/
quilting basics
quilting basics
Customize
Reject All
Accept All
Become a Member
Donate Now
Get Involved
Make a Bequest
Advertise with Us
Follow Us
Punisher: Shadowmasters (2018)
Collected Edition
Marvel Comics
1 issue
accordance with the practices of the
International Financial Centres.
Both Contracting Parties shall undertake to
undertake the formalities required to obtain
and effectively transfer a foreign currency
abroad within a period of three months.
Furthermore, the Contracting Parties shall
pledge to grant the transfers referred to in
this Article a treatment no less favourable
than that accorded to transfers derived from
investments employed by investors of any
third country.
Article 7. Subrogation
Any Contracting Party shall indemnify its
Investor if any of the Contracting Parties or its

_ _ _

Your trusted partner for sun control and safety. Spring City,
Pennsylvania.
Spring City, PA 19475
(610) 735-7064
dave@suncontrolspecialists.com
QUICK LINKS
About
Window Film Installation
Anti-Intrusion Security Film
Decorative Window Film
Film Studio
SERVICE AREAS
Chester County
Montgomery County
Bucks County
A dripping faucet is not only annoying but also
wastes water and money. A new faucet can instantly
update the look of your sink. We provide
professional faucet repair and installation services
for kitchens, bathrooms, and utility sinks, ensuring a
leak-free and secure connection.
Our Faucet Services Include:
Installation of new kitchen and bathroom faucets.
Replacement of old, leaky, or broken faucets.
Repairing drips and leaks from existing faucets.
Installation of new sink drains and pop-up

_ _ _

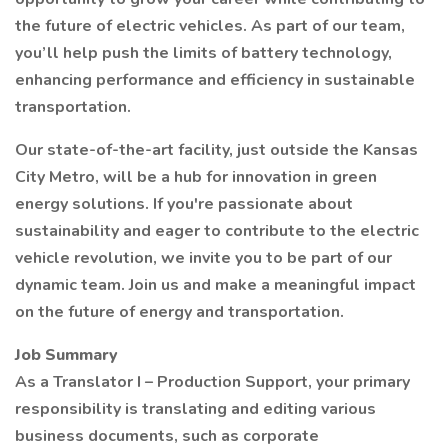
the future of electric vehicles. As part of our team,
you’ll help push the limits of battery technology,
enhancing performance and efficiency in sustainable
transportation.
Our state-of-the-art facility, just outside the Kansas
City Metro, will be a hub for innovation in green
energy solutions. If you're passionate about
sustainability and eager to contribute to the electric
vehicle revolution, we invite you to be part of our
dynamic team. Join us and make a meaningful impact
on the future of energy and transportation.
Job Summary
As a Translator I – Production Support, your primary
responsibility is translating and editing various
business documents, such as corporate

_ _ _

- Goal of the exercise
All that is wanted is an exact copy of the lines above from the one with "professional faucet repair" through the one with "Installation of new sink drains and pop-up", with both ends included.

- Expected output
professional faucet repair and installation services
for kitchens, bathrooms, and utility sinks, ensuring a
leak-free and secure connection.
Our Faucet Services Include:
Installation of new kitchen and bathroom faucets.
Replacement of old, leaky, or broken faucets.
Repairing drips and leaks from existing faucets.
Installation of new sink drains and pop-up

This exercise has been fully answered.